Your goal:
The material below holds a span beginning at the line with "priorities on the development of NF" and ending at the line with "granted through partnerships with th". Quote that span exactly, both ends included, and only that span.

Dataset content:

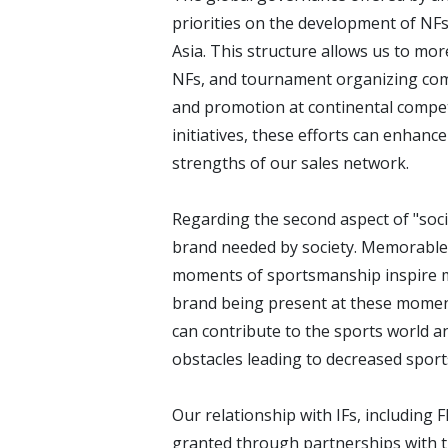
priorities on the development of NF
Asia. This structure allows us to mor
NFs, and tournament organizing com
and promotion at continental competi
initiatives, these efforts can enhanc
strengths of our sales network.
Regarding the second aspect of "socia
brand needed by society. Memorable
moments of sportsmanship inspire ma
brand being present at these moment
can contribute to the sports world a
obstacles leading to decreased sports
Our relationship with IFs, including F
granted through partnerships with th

* * *

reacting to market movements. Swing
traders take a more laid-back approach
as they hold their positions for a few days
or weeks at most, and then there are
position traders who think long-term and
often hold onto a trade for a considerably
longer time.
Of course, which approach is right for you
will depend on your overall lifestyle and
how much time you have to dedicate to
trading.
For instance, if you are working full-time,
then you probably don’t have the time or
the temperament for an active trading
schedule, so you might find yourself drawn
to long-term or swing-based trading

--

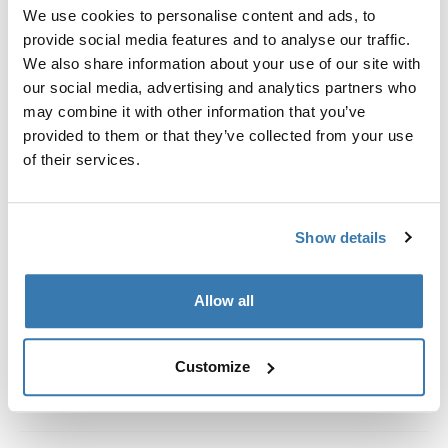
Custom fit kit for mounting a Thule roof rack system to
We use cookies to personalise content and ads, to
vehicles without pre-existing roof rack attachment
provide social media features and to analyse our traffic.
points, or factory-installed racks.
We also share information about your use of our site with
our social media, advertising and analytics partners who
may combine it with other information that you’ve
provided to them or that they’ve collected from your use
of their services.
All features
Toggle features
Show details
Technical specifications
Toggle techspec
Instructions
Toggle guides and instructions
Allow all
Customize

Written solution:
priorities on the development of NF
Asia. This structure allows us to mor
NFs, and tournament organizing com
and promotion at continental competi
initiatives, these efforts can enhanc
strengths of our sales network.
Regarding the second aspect of "socia
brand needed by society. Memorable
moments of sportsmanship inspire ma
brand being present at these moment
can contribute to the sports world a
obstacles leading to decreased sports
Our relationship with IFs, including F
granted through partnerships with th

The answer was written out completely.